You might be wondering why we require this. The reason is that the code of your function might be executed and further evaluated in different environments where the variables and modules defined in your notebook will not be available.

In [196]:
def TND_FEOHE01_stair_2(dataset):
    # Feature Extraction using Simple One-Hot-Encoder for Telstra Network Disruptions
    import pandas as pd
    from sklearn import preprocessing

    dataset[3]['st'] = dataset[3]['severity_type'].astype("category")
    dataset[3]['st'].cat.categories = range(5)
    dataset[2]['rt'] = dataset[2]['resource_type'].astype("category")
    dataset[2]['rt'].cat.categories = range(10)
    dataset[1]['lf'] = dataset[1]['log_feature'].astype("category")
    dataset[1]['lf'].cat.categories = range(386)
    dataset[0]['et'] = dataset[0]['event_type'].astype("category")
    dataset[0]['et'].cat.categories = range(53)

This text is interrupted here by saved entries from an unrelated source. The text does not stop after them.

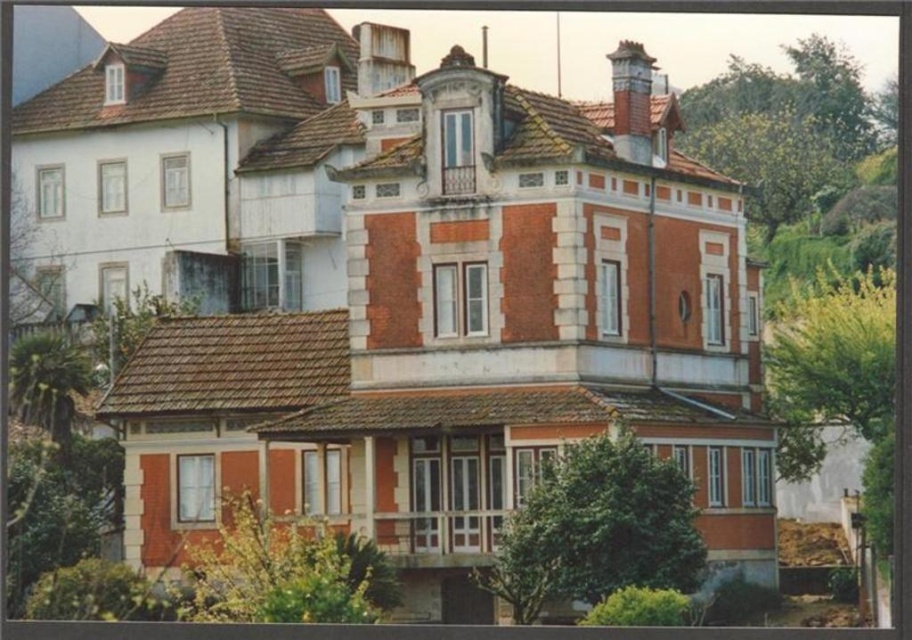 Is green leafy tree at center thinner than green leafy bush at lower left?

Yes, green leafy tree at center is thinner than green leafy bush at lower left.

Between green leafy tree at center and green leafy bush at lower left, which one has more height?

Standing taller between the two is green leafy bush at lower left.

You are a GUI agent. You are given a task and a screenshot of the screen. Output one action in this format:
    pyautogui.click(x=<x>, y=<y>)
    Task: Click on the green leafy tree at center
    This screenshot has width=912, height=640.
    Given the screenshot: What is the action you would take?
    pyautogui.click(x=596, y=529)

Identify the location of green leafy tree at center. The height and width of the screenshot is (640, 912). (596, 529).

Is point (226, 588) farther from viewer compared to point (758, 161)?

No, (226, 588) is in front of (758, 161).

Does green leafy bush at lower left have a lesser height compared to green leafy tree at upper right?

Yes, green leafy bush at lower left is shorter than green leafy tree at upper right.

Based on the photo, who is more forward, (225,516) or (811,116)?

Point (225,516) is in front.

Where is `green leafy bush at lower left`? This screenshot has height=640, width=912. green leafy bush at lower left is located at coordinates (275, 570).

Between point (696, 512) and point (832, 152), which one is positioned behind?

The point (832, 152) is more distant.

Where is `green leafy tree at center`? This screenshot has height=640, width=912. green leafy tree at center is located at coordinates (596, 529).

Image resolution: width=912 pixels, height=640 pixels. In order to click on green leafy tree at center in this screenshot , I will do `click(596, 529)`. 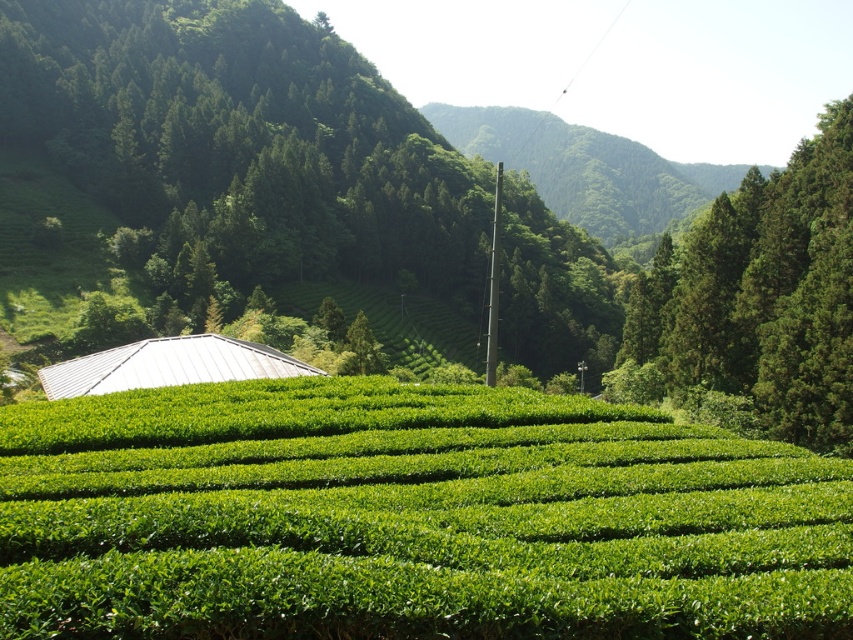 You are standing at the point with coordinates point (1,605) and want to walk towards the point with coordinates point (810,298). According to the image, will you have to go through any obstacles like the tea plantation or the forested hillside?

Point (1,605) is in front of point (810,298), so you will have to go through the tea plantation and the forested hillside to reach the destination. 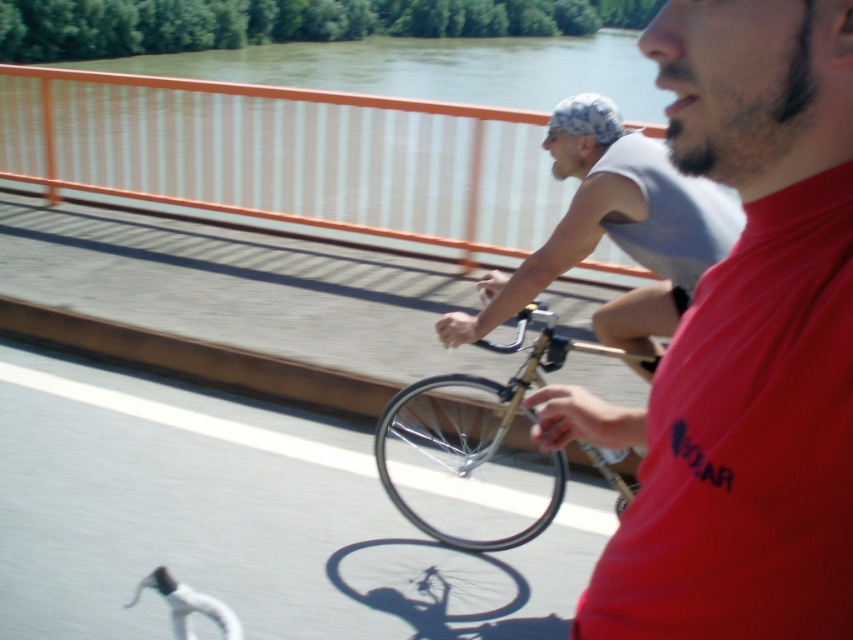 Question: Does metallic gold bike at center appear over blue fabric helmet at upper center?

Choices:
 (A) no
 (B) yes

Answer: (A)

Question: Which of the following is the closest to the observer?

Choices:
 (A) shiny metallic bicycle wheel at center
 (B) gold metallic bicycle at center

Answer: (B)

Question: Is matte red t-shirt at center below blue fabric helmet at upper center?

Choices:
 (A) no
 (B) yes

Answer: (B)

Question: From the image, what is the correct spatial relationship of metallic gold bike at center in relation to gold metallic bicycle at center?

Choices:
 (A) right
 (B) left

Answer: (B)

Question: Which point appears farthest from the camera in this image?

Choices:
 (A) (675, 422)
 (B) (412, 420)

Answer: (B)

Question: Which of the following is the closest to the observer?

Choices:
 (A) (622, 621)
 (B) (225, 552)

Answer: (A)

    df = pd.merge(dataset[4], dataset[3], on = 'id', how = 'inner')
    df = pd.merge(df, dataset[2], on = 'id', how = 'inner')
    df = pd.merge(df, dataset[1], on = 'id', how = 'inner')
    df = pd.merge(df, dataset[0], on = 'id', how = 'inner')
    df = df.drop(['location','severity_type','resource_type',\
                          'log_feature','event_type'],axis=1)

    enc = preprocessing.OneHotEncoder(sparse=False)
    df_enc = pd.DataFrame(data=enc.fit_transform(df[['st','rt','lf','et']].as_matrix()))
    df_enc['id'] = df['id']
    df_enc = df_enc.groupby(['id'], sort=False).median()
    df = df.drop(['st','rt','lf','et'],axis=1)
    df = df.groupby(['id'], sort=False).median()
    df_enc['vol'] = df['volume']
        
    return df_enc

In [197]:
Fdf = TND_FEOHE01_stair_2(dataset)
commands.cross_validate(TND_FEOHE01_stair_2)

Obtaining dataset
Extracting features
Cross validating


0.62633952888594679

&nbsp;
&nbsp;

Step 6: Evaluate the score of your feature extraction function before submitting it.

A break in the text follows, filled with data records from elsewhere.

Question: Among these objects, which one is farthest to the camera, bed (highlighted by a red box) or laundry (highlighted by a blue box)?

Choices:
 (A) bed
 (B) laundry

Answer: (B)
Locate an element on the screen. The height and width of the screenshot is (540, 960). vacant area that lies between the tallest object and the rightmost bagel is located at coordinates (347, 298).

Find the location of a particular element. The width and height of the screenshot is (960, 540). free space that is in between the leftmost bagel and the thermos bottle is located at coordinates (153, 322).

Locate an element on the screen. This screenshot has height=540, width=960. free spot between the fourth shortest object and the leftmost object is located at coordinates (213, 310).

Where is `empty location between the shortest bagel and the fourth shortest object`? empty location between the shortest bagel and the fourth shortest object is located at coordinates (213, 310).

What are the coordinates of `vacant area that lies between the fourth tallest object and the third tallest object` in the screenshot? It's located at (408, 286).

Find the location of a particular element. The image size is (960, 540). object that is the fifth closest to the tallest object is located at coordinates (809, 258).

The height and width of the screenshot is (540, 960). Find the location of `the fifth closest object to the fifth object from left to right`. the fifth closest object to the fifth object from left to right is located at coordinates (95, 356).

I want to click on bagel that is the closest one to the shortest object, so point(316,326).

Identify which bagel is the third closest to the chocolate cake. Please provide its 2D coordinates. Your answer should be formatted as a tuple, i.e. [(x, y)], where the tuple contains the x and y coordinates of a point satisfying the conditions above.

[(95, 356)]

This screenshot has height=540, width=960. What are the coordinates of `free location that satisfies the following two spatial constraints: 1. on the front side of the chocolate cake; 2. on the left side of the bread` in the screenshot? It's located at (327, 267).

You can make use of the cross_validate command as many times a needed in order to have a preview of what the score of your function will be.

In [199]:
commands.cross_validate(TND_FEOHE01_stair_2)

Obtaining dataset
Extracting features
Cross validating


0.62633952888594679

&nbsp;
&nbsp;

Step 7: Register your function in the system

Once you are satisfied with the results, you can call the add_feature command passing your function as an argument.
This will cross_validate the function again and store your code and your score for future analysis.

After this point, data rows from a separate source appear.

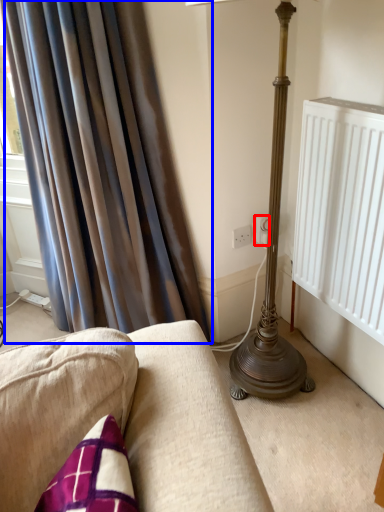 Question: Which object appears farthest to the camera in this image, electric outlet (highlighted by a red box) or curtain (highlighted by a blue box)?

Choices:
 (A) electric outlet
 (B) curtain

Answer: (A) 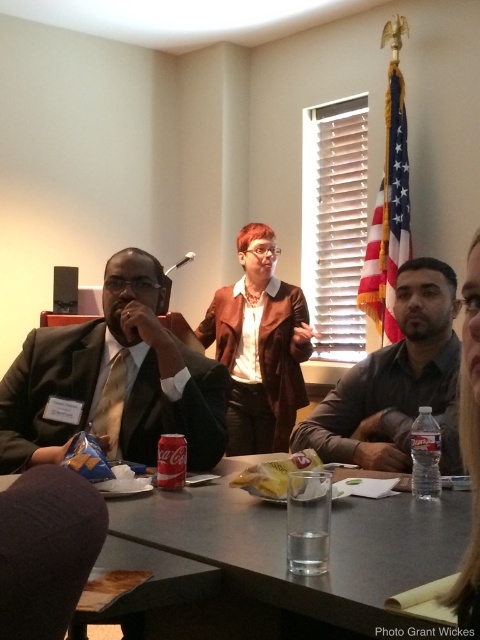 You are a participant in a meeting and need to reach for the matte black laptop at left and the silver metallic microphone at upper center. Which object is closer to you if you are sitting at the position where the laptop and microphone are placed?

The matte black laptop at left is closer to you because it is positioned in front of the silver metallic microphone at upper center.

You are standing at the entrance of the meeting room and see the point marked at coordinates (285,547). Based on the scene description, what object is located at that point?

The point at coordinates (285,547) indicates the smooth gray table at center.

You are a photographer standing at the camera position. You need to take a photo of the matte black laptop at left without moving it. However, your camera can only focus on objects within 3 meters. Will you be able to focus on the laptop?

The matte black laptop at left is 3.75 meters away from the camera, which is beyond the 3 meters focusing range. Therefore, the camera cannot focus on the laptop without moving it. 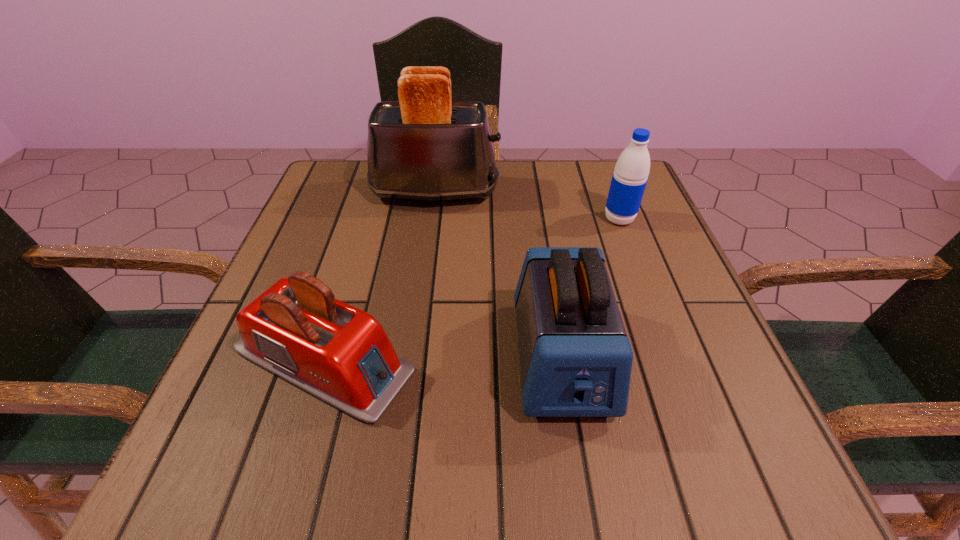 This screenshot has width=960, height=540. Find the location of `object that stands as the second closest to the farthest toaster`. object that stands as the second closest to the farthest toaster is located at coordinates (575, 357).

Where is `toaster that is the nearest to the rightmost toaster`? toaster that is the nearest to the rightmost toaster is located at coordinates (296, 329).

Choose which toaster is the second nearest neighbor to the tallest object. Please provide its 2D coordinates. Your answer should be formatted as a tuple, i.e. [(x, y)], where the tuple contains the x and y coordinates of a point satisfying the conditions above.

[(296, 329)]

The height and width of the screenshot is (540, 960). In order to click on free location that satisfies the following two spatial constraints: 1. on the side of the farthest toaster with the control lever; 2. on the right side of the rightmost object in this screenshot , I will do `click(431, 219)`.

Locate an element on the screen. free space in the image that satisfies the following two spatial constraints: 1. on the side of the tallest object with the control lever; 2. on the right side of the rightmost object is located at coordinates pos(431,219).

Locate an element on the screen. free space that satisfies the following two spatial constraints: 1. on the side of the water bottle with the control lever; 2. on the left side of the farthest toaster is located at coordinates (431, 219).

This screenshot has height=540, width=960. What are the coordinates of `free space that satisfies the following two spatial constraints: 1. on the side of the tallest object with the control lever; 2. on the front side of the shortest object` in the screenshot? It's located at (413, 360).

Locate an element on the screen. This screenshot has width=960, height=540. free space that satisfies the following two spatial constraints: 1. on the side of the tallest object with the control lever; 2. on the back side of the water bottle is located at coordinates (431, 219).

Again, remember that your function code must be self contained and import or define everything it needs to be run successfully.

In [200]:
commands.add_feature(TND_FEOHE01_stair_2)

Obtaining dataset
Extracting features
Cross validating
Your feature TND_FEOHE01_stair_2 scored 0.6263395288859468
Feature TND_FEOHE01_stair_2 successfully registered


&nbsp;
&nbsp;

Step 8: (Optional) Modify and update your function code.

If you discover that your function can be improved you can add it again into the system as many times as required with the same function name.

However, for improved clarity, we recommend you to use this option only to fix problems or make small improvements within a similar approach.

So, in case you want start a different feature extraction strategy, we strongly recommend you to register it with a new name.